Your instructions -> Once the line with "07/08/2026 11:03" is found in the data, output it and each following line exactly, up to and including the line with "Robert Herkenhoff, Husterstraße 8, 49509", and nothing before or after.

[Stored data entries]
────

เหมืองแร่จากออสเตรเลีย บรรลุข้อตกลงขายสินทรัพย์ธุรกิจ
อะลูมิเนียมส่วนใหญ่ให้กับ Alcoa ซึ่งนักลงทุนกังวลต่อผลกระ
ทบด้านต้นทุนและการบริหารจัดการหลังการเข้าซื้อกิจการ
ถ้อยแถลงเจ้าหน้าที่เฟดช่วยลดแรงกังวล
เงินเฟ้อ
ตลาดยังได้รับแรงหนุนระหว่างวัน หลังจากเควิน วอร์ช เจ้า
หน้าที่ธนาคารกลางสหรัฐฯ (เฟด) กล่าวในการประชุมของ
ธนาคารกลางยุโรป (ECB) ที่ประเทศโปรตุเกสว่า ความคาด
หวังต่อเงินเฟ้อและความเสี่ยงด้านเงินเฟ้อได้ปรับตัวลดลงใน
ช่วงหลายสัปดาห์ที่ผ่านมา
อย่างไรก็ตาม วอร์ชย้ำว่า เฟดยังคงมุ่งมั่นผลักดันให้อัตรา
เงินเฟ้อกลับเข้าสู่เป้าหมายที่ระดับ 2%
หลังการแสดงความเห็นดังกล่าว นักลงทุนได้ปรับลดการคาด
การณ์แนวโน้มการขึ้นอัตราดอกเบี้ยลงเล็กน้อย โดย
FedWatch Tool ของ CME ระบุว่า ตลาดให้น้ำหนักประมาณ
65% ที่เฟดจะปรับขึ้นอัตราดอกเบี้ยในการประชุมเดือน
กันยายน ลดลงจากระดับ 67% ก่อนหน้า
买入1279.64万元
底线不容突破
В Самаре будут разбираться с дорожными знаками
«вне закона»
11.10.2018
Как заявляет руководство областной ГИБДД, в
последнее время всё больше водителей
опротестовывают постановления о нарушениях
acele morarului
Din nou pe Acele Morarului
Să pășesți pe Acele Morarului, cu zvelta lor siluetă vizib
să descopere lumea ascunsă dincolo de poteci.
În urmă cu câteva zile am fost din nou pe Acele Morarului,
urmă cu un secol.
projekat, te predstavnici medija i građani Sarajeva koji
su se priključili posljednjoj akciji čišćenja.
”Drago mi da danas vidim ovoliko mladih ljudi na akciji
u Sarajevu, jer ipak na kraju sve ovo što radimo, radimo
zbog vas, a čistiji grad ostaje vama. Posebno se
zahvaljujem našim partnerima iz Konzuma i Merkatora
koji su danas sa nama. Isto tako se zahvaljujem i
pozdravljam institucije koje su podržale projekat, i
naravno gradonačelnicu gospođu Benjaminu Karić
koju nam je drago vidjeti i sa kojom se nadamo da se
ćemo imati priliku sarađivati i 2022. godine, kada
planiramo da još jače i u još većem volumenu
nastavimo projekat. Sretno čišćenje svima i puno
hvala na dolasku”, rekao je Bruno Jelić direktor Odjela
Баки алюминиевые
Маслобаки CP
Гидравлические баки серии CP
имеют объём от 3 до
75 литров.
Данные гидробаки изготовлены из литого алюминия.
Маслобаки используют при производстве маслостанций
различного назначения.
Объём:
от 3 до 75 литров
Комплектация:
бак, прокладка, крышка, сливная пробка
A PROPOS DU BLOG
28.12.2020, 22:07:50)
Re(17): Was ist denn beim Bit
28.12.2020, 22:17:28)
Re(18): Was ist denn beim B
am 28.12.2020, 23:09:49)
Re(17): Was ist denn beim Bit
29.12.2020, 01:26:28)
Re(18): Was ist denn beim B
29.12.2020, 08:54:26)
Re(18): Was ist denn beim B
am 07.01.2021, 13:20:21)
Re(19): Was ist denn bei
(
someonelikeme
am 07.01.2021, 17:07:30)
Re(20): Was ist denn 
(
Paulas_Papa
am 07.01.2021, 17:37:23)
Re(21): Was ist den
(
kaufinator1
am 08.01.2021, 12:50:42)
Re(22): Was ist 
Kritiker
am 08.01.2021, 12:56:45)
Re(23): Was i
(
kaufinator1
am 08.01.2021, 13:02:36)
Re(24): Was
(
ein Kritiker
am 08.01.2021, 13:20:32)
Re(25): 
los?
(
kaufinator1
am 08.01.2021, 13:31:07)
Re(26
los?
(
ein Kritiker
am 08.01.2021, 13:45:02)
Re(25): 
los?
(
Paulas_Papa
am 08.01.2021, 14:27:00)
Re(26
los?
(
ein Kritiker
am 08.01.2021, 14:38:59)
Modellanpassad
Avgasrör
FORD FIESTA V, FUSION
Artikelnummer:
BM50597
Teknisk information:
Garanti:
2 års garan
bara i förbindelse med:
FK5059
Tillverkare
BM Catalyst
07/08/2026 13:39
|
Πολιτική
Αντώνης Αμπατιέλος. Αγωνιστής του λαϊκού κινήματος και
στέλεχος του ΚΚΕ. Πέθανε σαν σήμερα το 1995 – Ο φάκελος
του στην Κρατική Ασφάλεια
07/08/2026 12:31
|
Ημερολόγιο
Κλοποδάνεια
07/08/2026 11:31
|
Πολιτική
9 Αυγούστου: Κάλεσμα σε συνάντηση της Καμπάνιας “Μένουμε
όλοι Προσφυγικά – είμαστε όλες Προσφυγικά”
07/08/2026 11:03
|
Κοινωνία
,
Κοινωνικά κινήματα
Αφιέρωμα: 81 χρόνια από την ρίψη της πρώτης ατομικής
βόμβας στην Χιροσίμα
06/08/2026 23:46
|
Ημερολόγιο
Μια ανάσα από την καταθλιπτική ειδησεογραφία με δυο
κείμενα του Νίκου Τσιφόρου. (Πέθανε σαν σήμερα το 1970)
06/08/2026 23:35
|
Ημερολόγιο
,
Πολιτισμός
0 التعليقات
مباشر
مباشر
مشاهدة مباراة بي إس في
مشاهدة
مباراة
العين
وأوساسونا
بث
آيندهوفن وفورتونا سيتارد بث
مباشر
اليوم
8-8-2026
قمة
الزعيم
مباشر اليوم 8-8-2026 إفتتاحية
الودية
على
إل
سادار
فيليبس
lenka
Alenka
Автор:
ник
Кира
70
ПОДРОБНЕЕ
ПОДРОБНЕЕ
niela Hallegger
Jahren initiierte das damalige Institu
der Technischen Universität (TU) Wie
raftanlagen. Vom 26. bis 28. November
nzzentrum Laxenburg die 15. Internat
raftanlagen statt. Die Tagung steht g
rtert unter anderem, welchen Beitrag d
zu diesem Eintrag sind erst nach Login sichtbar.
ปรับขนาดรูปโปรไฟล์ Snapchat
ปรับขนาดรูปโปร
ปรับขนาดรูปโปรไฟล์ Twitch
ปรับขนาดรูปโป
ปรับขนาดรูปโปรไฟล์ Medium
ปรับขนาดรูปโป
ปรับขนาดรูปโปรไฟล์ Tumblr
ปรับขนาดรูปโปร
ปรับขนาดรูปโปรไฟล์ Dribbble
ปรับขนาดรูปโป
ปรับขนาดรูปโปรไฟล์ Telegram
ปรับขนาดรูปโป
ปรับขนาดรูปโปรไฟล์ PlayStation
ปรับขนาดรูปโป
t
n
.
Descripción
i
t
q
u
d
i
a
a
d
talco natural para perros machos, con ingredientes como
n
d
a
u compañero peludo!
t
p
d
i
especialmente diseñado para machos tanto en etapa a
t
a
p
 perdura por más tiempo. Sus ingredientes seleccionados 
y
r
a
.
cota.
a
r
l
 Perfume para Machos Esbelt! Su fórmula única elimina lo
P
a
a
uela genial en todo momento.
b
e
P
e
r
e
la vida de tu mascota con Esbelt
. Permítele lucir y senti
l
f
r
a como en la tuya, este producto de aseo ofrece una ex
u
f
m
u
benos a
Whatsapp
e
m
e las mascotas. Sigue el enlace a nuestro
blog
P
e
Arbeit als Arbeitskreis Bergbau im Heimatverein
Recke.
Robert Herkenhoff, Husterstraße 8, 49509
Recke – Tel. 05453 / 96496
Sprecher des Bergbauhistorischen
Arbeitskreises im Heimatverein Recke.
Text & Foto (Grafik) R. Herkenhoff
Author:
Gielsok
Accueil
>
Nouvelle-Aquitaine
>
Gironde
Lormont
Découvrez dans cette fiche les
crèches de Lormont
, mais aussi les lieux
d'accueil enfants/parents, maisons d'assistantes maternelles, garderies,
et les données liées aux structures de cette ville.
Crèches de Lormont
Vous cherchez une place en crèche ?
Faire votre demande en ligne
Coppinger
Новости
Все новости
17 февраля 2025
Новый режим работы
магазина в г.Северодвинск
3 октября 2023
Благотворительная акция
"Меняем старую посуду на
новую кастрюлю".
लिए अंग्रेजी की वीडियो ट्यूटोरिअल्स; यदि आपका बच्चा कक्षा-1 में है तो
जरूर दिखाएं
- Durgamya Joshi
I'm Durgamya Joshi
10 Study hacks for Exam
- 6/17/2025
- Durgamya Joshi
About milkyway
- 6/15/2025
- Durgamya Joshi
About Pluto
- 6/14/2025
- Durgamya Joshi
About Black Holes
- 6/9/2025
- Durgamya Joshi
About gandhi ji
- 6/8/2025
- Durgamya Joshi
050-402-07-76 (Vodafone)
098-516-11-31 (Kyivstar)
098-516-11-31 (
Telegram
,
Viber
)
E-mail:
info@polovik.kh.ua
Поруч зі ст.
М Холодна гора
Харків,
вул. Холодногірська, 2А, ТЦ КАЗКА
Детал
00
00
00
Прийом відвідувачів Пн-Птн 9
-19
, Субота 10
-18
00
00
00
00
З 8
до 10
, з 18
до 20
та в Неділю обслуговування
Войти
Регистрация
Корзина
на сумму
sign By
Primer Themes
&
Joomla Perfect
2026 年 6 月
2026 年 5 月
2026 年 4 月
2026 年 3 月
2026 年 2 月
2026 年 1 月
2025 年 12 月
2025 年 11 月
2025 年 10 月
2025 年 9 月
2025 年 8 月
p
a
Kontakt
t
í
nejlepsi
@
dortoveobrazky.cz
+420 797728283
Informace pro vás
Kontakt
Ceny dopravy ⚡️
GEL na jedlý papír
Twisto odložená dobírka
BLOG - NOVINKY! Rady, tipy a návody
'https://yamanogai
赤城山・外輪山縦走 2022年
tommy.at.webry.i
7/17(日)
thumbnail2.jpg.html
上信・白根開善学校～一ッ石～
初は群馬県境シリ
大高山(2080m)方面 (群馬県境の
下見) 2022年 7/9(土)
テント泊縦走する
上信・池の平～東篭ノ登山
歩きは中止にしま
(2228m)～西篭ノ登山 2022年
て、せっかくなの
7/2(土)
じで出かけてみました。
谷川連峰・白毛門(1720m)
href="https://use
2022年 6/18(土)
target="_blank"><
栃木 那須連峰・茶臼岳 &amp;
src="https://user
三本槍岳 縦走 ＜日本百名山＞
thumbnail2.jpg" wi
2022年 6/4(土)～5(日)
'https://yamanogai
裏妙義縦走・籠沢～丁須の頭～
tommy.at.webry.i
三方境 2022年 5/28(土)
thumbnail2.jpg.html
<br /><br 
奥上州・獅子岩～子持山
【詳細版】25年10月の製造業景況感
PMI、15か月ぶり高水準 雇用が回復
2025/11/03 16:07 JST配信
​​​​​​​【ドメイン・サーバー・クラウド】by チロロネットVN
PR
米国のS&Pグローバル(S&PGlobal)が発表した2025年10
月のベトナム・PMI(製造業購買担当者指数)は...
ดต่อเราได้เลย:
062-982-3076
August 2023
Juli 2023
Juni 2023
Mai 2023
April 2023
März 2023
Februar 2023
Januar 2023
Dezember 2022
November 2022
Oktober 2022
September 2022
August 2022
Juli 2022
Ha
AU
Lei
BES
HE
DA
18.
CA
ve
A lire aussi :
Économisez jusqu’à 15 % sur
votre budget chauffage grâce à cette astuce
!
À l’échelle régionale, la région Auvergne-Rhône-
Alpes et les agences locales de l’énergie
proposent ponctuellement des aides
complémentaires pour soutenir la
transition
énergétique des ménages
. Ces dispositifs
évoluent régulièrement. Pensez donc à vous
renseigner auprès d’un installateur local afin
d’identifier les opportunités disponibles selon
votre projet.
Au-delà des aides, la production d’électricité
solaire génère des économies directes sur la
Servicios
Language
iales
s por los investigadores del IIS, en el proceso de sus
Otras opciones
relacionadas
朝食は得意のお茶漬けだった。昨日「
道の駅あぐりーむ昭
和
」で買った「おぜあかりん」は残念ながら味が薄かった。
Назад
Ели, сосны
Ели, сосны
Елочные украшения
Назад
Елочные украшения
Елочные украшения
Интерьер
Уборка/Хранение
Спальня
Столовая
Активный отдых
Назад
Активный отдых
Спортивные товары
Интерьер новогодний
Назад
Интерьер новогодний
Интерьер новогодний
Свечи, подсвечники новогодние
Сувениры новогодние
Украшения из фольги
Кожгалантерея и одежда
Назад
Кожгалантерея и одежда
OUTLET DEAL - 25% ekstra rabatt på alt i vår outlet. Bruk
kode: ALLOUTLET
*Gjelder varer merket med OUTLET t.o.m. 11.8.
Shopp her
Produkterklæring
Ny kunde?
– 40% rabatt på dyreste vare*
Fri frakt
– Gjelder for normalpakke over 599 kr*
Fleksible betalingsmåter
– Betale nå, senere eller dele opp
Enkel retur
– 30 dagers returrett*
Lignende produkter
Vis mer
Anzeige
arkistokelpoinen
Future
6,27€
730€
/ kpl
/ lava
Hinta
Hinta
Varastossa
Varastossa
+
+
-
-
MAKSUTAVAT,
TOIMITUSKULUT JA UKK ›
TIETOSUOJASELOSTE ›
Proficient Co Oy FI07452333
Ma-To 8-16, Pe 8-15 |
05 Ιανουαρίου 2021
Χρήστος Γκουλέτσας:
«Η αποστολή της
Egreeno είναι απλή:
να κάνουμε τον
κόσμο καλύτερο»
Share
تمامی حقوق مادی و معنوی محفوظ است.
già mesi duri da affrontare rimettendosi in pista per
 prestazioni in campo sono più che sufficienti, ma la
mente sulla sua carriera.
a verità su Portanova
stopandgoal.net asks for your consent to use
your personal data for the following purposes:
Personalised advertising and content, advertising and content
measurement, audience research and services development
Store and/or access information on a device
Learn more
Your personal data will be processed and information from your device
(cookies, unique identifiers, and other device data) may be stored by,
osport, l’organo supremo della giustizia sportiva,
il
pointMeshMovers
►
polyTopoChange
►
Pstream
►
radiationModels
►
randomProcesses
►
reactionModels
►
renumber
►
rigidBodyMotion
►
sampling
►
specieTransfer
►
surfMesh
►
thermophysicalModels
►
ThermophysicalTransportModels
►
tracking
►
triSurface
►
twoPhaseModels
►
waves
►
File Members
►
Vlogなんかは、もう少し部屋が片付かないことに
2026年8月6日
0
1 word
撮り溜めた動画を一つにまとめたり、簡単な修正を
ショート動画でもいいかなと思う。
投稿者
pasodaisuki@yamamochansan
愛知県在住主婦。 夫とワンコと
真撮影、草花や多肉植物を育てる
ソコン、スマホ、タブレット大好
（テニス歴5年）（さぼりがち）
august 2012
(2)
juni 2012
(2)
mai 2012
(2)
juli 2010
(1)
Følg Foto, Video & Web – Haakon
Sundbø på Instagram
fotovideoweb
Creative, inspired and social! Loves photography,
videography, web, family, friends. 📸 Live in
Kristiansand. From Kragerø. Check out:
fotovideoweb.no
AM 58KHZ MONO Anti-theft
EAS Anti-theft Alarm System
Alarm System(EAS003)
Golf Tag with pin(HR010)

────

Completed exercise ->
07/08/2026 11:03
|
Κοινωνία
,
Κοινωνικά κινήματα
Αφιέρωμα: 81 χρόνια από την ρίψη της πρώτης ατομικής
βόμβας στην Χιροσίμα
06/08/2026 23:46
|
Ημερολόγιο
Μια ανάσα από την καταθλιπτική ειδησεογραφία με δυο
κείμενα του Νίκου Τσιφόρου. (Πέθανε σαν σήμερα το 1970)
06/08/2026 23:35
|
Ημερολόγιο
,
Πολιτισμός
0 التعليقات
مباشر
مباشر
مشاهدة مباراة بي إس في
مشاهدة
مباراة
العين
وأوساسونا
بث
آيندهوفن وفورتونا سيتارد بث
مباشر
اليوم
8-8-2026
قمة
الزعيم
مباشر اليوم 8-8-2026 إفتتاحية
الودية
على
إل
سادار
فيليبس
lenka
Alenka
Автор:
ник
Кира
70
ПОДРОБНЕЕ
ПОДРОБНЕЕ
niela Hallegger
Jahren initiierte das damalige Institu
der Technischen Universität (TU) Wie
raftanlagen. Vom 26. bis 28. November
nzzentrum Laxenburg die 15. Internat
raftanlagen statt. Die Tagung steht g
rtert unter anderem, welchen Beitrag d
zu diesem Eintrag sind erst nach Login sichtbar.
ปรับขนาดรูปโปรไฟล์ Snapchat
ปรับขนาดรูปโปร
ปรับขนาดรูปโปรไฟล์ Twitch
ปรับขนาดรูปโป
ปรับขนาดรูปโปรไฟล์ Medium
ปรับขนาดรูปโป
ปรับขนาดรูปโปรไฟล์ Tumblr
ปรับขนาดรูปโปร
ปรับขนาดรูปโปรไฟล์ Dribbble
ปรับขนาดรูปโป
ปรับขนาดรูปโปรไฟล์ Telegram
ปรับขนาดรูปโป
ปรับขนาดรูปโปรไฟล์ PlayStation
ปรับขนาดรูปโป
t
n
.
Descripción
i
t
q
u
d
i
a
a
d
talco natural para perros machos, con ingredientes como
n
d
a
u compañero peludo!
t
p
d
i
especialmente diseñado para machos tanto en etapa a
t
a
p
 perdura por más tiempo. Sus ingredientes seleccionados 
y
r
a
.
cota.
a
r
l
 Perfume para Machos Esbelt! Su fórmula única elimina lo
P
a
a
uela genial en todo momento.
b
e
P
e
r
e
la vida de tu mascota con Esbelt
. Permítele lucir y senti
l
f
r
a como en la tuya, este producto de aseo ofrece una ex
u
f
m
u
benos a
Whatsapp
e
m
e las mascotas. Sigue el enlace a nuestro
blog
P
e
Arbeit als Arbeitskreis Bergbau im Heimatverein
Recke.
Robert Herkenhoff, Husterstraße 8, 49509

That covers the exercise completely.